Translation Artifacts in Cross-lingual Transfer Learning
Mikel Artetxe, Gorka Labaka, Eneko Agirre
TL;DR
The paper investigates how translation-based data creation and translation artifacts affect cross-lingual transfer learning. By training models on Orig, BT, and MT variants and evaluating on original and translated test sets for NLI and QA, it reveals that artifact-driven changes—especially independent translation of premises and hypotheses—can substantially mislead performance, elevating Translate-Test and Zero-Shot results beyond what true cross-lingual generalization would suggest. The authors demonstrate that back-translation paraphrasing and machine translation of training data can close much of the Translate-Test gap, and they achieve state-of-the-art improvements on XNLI using a single MT system, while also showing QA effects are benchmark-dependent.
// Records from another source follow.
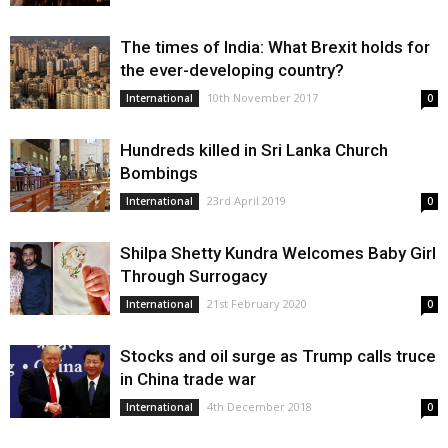
The times of India: What Brexit holds for
the ever-developing country?
10th November 2017
International
0
Hundreds killed in Sri Lanka Church
Bombings
23rd April 2019
International
0
Shilpa Shetty Kundra Welcomes Baby Girl
Through Surrogacy
21st February 2020
International
0
Stocks and oil surge as Trump calls truce
in China trade war
4th December 2018
International
0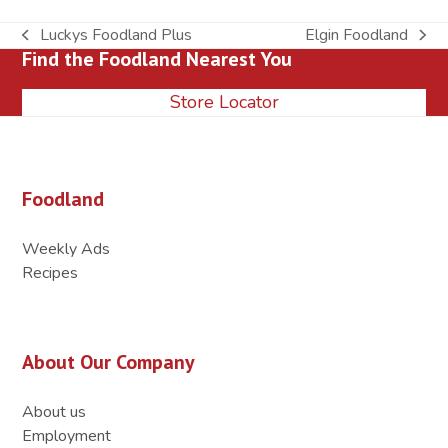
Luckys Foodland Plus
Elgin Foodland
previous
next
Find the Foodland Nearest You
post:
post:
Store Locator
Foodland
Weekly Ads
Recipes
About Our Company
About us
Employment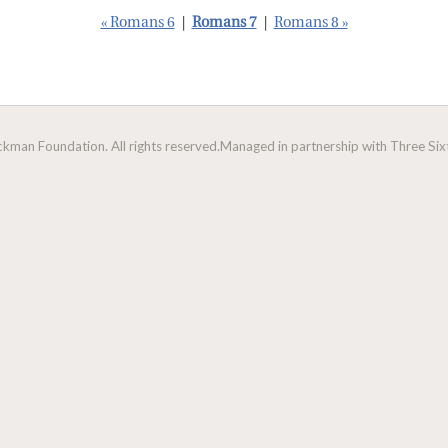
« Romans 6
|
Romans 7
|
Romans 8 »
man Foundation. All rights reserved.
Managed in partnership with Three Sixt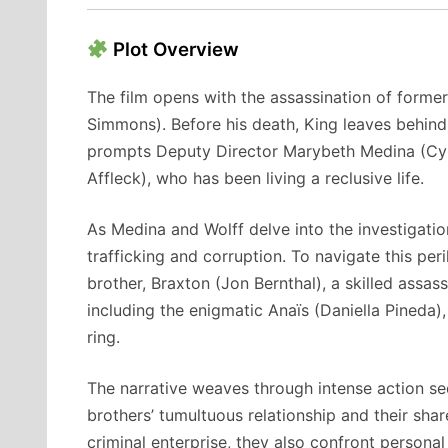
Plot Overview
The film opens with the assassination of forme
Simmons).
Before his death, King leaves behind
prompts Deputy Director Marybeth Medina (Cynt
Affleck), who has been living a reclusive life.
As Medina and Wolff delve into the investigati
trafficking and corruption.
To navigate this peri
brother, Braxton (Jon Bernthal), a skilled assass
including the enigmatic Anaïs (Daniella Pineda),
ring.
The narrative weaves through intense action se
brothers’ tumultuous relationship and their sha
criminal enterprise, they also confront persona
They advocate rethinking evaluation protocols and benchmark design to account for translation artifacts and provide a Spanish-language NLI dataset to spur future cross-lingual analysis.
Abstract
Both human and machine translation play a central role in cross-lingual transfer learning: many multilingual datasets have been created through professional translation services, and using machine translation to translate either the test set or the training set is a widely used transfer technique. In this paper, we show that such translation process can introduce subtle artifacts that have a notable impact in existing cross-lingual models. For instance, in natural language inference, translating the premise and the hypothesis independently can reduce the lexical overlap between them, which current models are highly sensitive to. We show that some previous findings in cross-lingual transfer learning need to be reconsidered in the light of this phenomenon. Based on the gained insights, we also improve the state-of-the-art in XNLI for the translate-test and zero-shot approaches by 4.3 and 2.8 points, respectively.